- Task description -
Write out the following listing's lines from the one with "reliable choice due" to the one with "geometries can result", exactly, with both included and no others.

- Provided records -
*** Block opens ***

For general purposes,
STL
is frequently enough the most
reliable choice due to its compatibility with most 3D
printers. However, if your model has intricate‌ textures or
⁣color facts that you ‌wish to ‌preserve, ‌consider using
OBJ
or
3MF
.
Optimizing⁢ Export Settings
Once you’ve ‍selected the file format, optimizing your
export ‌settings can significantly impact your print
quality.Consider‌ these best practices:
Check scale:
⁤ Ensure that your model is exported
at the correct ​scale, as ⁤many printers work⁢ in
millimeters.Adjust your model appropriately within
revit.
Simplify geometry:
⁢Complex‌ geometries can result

*** Block closes ***
*** Block opens ***

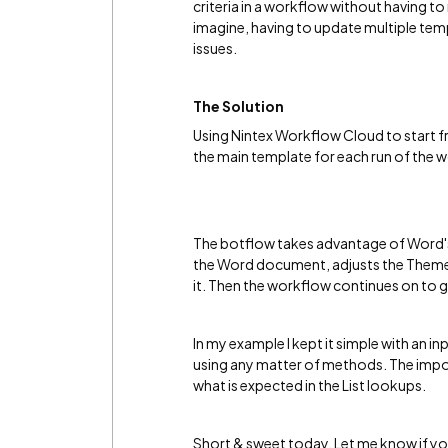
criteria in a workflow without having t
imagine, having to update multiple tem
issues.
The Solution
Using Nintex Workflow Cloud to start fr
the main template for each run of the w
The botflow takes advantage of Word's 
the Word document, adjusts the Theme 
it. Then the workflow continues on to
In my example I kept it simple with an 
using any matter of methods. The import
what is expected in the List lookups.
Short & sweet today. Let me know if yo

*** Block closes ***

- Task solution -
reliable choice due to its compatibility with most 3D
printers. However, if your model has intricate‌ textures or
⁣color facts that you ‌wish to ‌preserve, ‌consider using
OBJ
or
3MF
.
Optimizing⁢ Export Settings
Once you’ve ‍selected the file format, optimizing your
export ‌settings can significantly impact your print
quality.Consider‌ these best practices:
Check scale:
⁤ Ensure that your model is exported
at the correct ​scale, as ⁤many printers work⁢ in
millimeters.Adjust your model appropriately within
revit.
Simplify geometry:
⁢Complex‌ geometries can result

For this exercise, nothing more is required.